Multiple sclerosis (MS) is a chronic disease of the central nervous system (CNS) thought to be initiated by myelin-specific CD4+ T cells. MS is characterized by inflammation that leads to the destruction of myelin as well as myelin-producing cells, oligodendrocytes, and axonal degeneration within the CNS. MS disease relapses are markedly reduced during pregnancy, with the greatest suppression in disease activity observed during the third trimester. A rebound in disease activity is observed following parturition, suggesting MS disease suppression is specific to the gestation period. In order to examine the mechanisms of disease suppression, we developed a model of T cell transfer using myelin oligodendrocyte glycoprotein-specific transgenic cells as the donor population. T cell encephalitogenicity was not altered during pregnancy; however, exosomes, small lipid-bound vesicles that function as facilitators of intercellular communication, were augmented in the serum of pregnant mice and have been implicated in feto-maternal tolerance. Exosomes are able to modulate the activity of cells in both the immune and central nervous systems by relaying molecular signals from their cell of origin to target cells. Therefore, we sought to elucidate the role of serum exosomes in pregnancy-associated MS suppression.
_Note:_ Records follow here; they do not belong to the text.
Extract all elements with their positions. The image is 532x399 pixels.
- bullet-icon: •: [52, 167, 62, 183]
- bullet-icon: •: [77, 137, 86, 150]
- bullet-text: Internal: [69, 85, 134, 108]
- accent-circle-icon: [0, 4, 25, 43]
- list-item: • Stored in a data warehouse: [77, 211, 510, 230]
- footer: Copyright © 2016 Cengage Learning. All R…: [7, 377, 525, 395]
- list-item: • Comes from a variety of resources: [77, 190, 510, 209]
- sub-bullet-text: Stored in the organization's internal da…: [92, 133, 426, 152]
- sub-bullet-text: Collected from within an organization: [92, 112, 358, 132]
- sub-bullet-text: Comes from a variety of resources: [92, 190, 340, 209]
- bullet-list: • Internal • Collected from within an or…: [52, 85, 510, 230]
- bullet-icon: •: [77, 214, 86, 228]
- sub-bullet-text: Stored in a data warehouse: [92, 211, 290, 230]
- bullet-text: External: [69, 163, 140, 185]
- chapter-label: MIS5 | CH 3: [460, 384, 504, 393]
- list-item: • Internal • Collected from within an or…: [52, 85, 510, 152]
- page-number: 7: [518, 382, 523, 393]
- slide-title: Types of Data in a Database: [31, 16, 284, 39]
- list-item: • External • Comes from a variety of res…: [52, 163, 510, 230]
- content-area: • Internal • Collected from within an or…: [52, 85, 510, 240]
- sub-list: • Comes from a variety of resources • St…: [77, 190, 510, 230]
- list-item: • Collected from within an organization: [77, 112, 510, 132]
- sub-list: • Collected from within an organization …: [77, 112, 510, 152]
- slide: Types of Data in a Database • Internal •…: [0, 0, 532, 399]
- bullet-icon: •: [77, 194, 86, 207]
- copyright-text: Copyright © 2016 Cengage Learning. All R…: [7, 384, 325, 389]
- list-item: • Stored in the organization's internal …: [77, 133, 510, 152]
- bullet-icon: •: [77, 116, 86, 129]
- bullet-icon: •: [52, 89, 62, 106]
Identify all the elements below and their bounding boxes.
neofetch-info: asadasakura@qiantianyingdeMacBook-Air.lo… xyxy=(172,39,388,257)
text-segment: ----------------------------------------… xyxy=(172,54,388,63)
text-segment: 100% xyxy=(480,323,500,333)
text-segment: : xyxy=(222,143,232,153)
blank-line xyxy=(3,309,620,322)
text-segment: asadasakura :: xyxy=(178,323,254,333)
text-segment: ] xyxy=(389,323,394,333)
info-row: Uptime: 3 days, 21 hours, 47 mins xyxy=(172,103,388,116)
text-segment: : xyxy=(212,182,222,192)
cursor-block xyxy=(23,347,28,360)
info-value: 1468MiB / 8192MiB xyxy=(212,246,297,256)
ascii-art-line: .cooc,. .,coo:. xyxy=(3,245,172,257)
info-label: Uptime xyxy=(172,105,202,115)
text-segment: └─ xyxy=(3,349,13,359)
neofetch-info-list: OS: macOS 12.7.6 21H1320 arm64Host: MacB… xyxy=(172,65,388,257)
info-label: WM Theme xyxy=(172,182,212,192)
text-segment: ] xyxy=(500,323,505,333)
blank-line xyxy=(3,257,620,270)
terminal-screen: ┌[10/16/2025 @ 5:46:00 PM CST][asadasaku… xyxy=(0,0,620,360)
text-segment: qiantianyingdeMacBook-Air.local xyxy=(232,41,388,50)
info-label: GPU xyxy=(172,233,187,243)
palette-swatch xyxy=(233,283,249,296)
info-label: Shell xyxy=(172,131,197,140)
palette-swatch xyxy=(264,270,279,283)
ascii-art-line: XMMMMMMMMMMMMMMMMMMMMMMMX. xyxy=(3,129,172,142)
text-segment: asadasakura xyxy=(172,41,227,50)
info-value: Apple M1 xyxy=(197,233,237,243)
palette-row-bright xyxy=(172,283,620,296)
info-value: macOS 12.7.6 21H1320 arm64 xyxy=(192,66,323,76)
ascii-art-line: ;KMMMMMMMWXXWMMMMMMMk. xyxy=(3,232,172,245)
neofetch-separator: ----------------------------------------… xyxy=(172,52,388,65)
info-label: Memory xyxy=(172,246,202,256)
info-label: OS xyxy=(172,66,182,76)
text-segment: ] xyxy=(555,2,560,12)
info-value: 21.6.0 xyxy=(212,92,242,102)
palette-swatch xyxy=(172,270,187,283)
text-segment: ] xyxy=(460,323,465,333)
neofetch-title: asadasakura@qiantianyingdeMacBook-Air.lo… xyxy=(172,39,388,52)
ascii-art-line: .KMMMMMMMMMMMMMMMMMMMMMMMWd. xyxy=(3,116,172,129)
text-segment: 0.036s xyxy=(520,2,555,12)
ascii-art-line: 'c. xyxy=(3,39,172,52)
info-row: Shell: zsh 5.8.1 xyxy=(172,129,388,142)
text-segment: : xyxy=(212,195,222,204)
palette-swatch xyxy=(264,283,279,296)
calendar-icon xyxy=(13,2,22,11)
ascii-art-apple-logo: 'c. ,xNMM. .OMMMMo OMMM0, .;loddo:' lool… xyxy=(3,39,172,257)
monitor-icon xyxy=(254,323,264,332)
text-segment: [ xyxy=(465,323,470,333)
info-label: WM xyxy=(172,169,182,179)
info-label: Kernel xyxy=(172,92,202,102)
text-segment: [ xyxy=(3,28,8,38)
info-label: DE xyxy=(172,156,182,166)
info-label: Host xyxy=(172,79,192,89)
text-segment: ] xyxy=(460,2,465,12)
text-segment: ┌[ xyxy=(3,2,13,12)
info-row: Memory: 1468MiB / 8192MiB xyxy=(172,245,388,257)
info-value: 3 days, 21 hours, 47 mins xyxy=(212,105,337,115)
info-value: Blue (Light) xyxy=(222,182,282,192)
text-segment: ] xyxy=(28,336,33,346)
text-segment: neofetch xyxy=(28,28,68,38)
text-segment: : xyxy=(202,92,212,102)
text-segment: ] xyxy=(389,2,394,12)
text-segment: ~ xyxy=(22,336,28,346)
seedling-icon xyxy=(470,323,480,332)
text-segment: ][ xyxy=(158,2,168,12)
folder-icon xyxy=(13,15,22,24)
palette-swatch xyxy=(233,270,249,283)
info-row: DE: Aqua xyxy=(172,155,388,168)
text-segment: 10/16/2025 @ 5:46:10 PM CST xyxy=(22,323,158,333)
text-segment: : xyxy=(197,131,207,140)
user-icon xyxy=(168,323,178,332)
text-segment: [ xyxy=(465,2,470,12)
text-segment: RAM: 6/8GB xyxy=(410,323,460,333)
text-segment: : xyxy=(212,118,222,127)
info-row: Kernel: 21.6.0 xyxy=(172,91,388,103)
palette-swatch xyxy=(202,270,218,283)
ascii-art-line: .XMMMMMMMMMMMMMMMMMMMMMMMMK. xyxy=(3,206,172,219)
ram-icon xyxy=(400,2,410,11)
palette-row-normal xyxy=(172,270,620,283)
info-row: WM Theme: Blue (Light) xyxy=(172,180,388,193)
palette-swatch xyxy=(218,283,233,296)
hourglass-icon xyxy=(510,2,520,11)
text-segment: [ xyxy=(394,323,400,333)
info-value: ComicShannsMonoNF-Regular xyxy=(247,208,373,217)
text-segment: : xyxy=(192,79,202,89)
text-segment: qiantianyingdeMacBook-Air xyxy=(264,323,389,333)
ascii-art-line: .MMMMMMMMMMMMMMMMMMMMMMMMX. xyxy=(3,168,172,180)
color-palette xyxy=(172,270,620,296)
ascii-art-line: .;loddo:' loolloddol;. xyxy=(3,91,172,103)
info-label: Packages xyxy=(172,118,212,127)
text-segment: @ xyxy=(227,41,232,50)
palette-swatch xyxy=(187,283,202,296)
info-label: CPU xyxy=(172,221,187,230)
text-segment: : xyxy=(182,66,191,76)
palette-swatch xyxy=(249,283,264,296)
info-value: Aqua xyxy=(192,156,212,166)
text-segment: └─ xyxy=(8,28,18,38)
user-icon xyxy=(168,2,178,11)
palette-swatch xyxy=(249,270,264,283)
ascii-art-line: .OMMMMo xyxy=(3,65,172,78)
Experimental autoimmune encephalomyelitis (EAE) is a widely used animal model of MS due to the clinical, histological, and pathological similarities with the human disease. EAE disease severity is significantly reduced when pregnancy is induced during ongoing EAE. Similar to the dynamics observed in MS, following gestation, EAE disease course mirrors that of control mice. Interestingly, serum exosomes administered to mice with EAE reduced clinical severity following a single treatment. Further, exosomes were able to suppress the activation of myelin-specific T cells measured by a reduction in proliferation and interferon-gamma expression. Conversely, pregnancy- derived serum exosomes enhanced the proliferation and maturation of oligodendrocyte precursor cells (OPC) in vitro as well as the migration of OPCs to CNS lesions in vivo during EAE. Differential gel electrophoresis followed by mass spectroscopy was used to determine proteins expressed in pregnancy- versus control-derived exosomes. Proteins enriched in pregnancy exosomes were largely liver-specific and include corticosteroid binding globulin, which facilitates the local action of corticosterone, ceruloplasmin, a scavenger of oxygen-derived free radicals, and leukemia inhibitory factor receptor, which provides survival signals to oligodendrocytes.
These data suggest that serum exosomes are critical modulators of the immune and central nervous systems during pregnancy and are able to govern the suppression of EAE and MS by downregulating T cell responses and enhancing OPC function. Harnessing the mechanism by which exosomes suppress immunity, enhance the function of OPCs, and consequently suppress clinical EAE, can provide valuable insight into therapy development in MS.